If login works, stop resetting and start checking the payment chain.
Common mistake: using parent payment tools for provider questions
Wisconsin’s parent portal lets parents track payments and check the MyWIChildCare EBT balance. Wisconsin’s provider page explains that providers accepting Wisconsin Shares are paid via an EBT card, with parents using the MyWIChildCare card to pay providers according to provider payment policies.
That model can confuse both sides. A parent may see funds or transaction history. A provider may be waiting for payment receipt. Those are related, but they are not identical records.

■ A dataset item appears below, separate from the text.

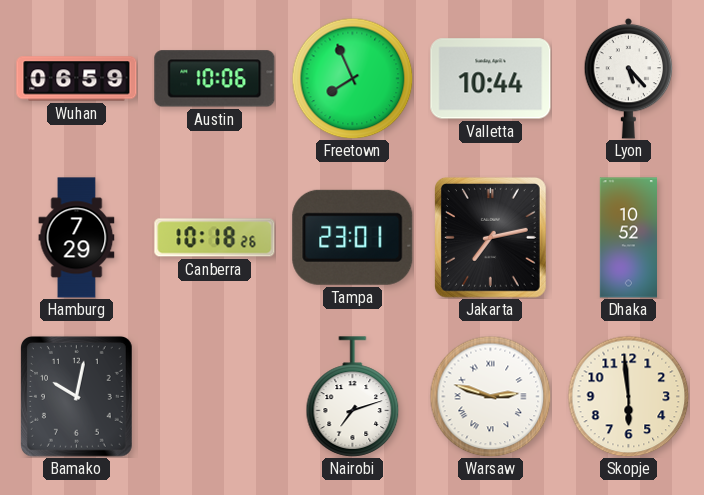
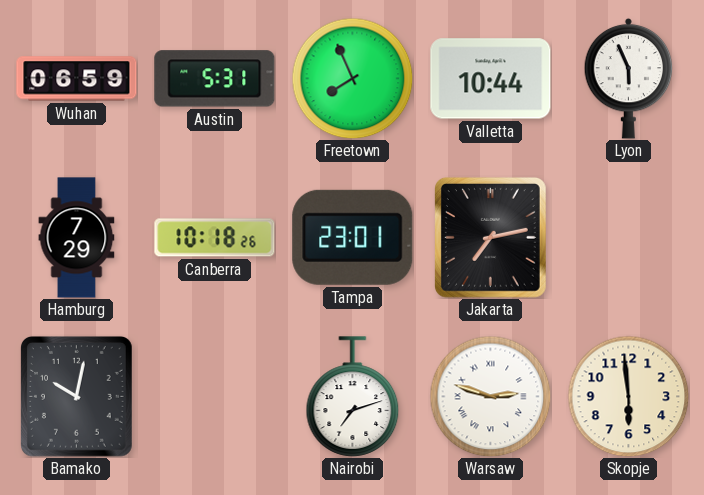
Austin: 10:06 -> 5:31
Lyon: 5:23 -> 5:56
Dhaka: 10:52 -> none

A parent EBT balance is not a provider direct deposit. A provider paystub is not a parent authorization. A private tuition balance is not a state subsidy balance.

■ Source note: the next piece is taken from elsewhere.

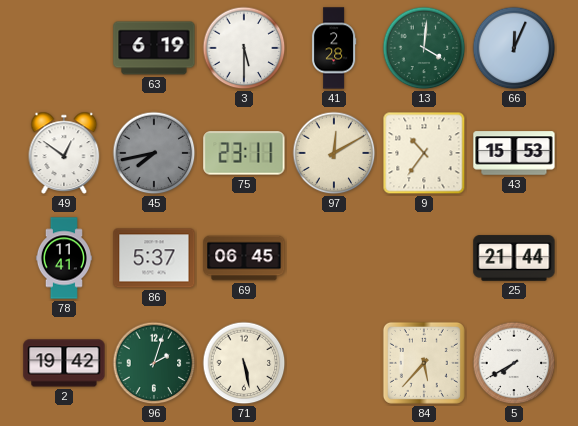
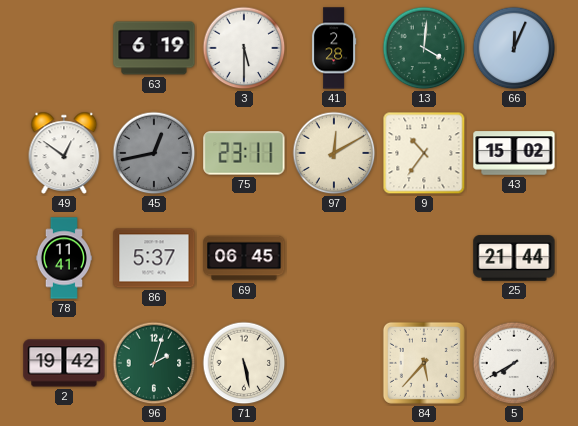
45: 7:43 -> 12:43
43: 15:53 -> 15:02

Same child. Different ledger.
Safe support notes
Before contacting support, write down non-sensitive details: portal name, state or program, your role, screen label, service month, attendance status, billing period, authorization status, payment method, and date.
Useful labels include CAPS Online, Attendance, Monthly Attendance Submission, service month, Direct Deposit, Payment Card, monthly paystub, I-Billing, MiLogin, child assignment, approved hours, MyWIChildCare EBT, Authorizations, Transaction History, and Notices.

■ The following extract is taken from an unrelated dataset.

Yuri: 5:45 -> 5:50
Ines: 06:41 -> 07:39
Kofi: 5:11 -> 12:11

Do not send passwords, one-time codes, full card numbers, full tax identifiers, EBT PINs, or unrequested screenshots. Use the official support route named by the portal or state agency.
A caveat: this varies by region. New York City uses CAPS Online for ACS attendance. Wisconsin uses MyWIChildCare tools for Wisconsin Shares. Michigan uses I-Billing and EFT language for provider billing and payment.
A better troubleshooting order
Start with the role: provider, parent, attendance user, billing user, or private tuition payer.
Then check the record that creates payment. For providers, that often means attendance, service month, billing period, child assignment, approved hours, payment method, and paystub. For parents, it may mean authorization, EBT balance, transaction history, notices, or subsidy request status.
Then use the official route that matches the screen. The Childcare Payment Portal points payment issues one way and CAPS Online attendance issues another way. Michigan separates billing payment issues from authorization questions. Wisconsin separates parent subsidy management into MyWIChildCare tools such as authorizations, payments, notices, and EBT balance.
A missing payment is often a missing record upstream.
FAQ
Is attendance part of the childcare payment portal?
Sometimes it is connected, but it may be handled in a separate system. The Childcare Payment Portal routes CAPS Online daily time-in/time-out attendance questions to CAPS Online support.
What is CAPS Online?
CAPS Online support says it is a web-based child care attendance reporting system used by NYC ACS, and ACS providers must record and submit daily time-in and time-out attendance online.
Why is my payment missing after I submitted attendance?
The issue may be service month, billing period, authorization, child assignment, approved hours, payment method, or state processing. Attendance is one part of the chain, not the whole chain.
What does Monthly Attendance Submission mean?
A CAPS Online help page says users click Attendance, then Monthly Attendance Submission to submit attendance for payment processing. It gives an example of submitting December attendance during the first week of January.
Is MyWIChildCare EBT the same as direct deposit?
No. Wisconsin says MyWIChildCare EBT acts like a debit card for subsidy funds, while direct deposit sends payments into a provider bank account in systems that use EFT.
Where do Michigan billing issues go?
Michigan provider billing guidance separates billing payment issues from authorization issues such as child assignments, approved hours, and service begin or end dates.
Should I reset my password if payment is missing?
Only if you cannot access the correct portal. If login works, check attendance, authorization, billing, payment method, and paystub status first.
A childcare payment portal payment problem usually has a trail: attendance, authorization, billing, payment setup, then deposit or paystub. The practical fix starts by finding which record in that trail is missing, late, or sitting in the wrong system.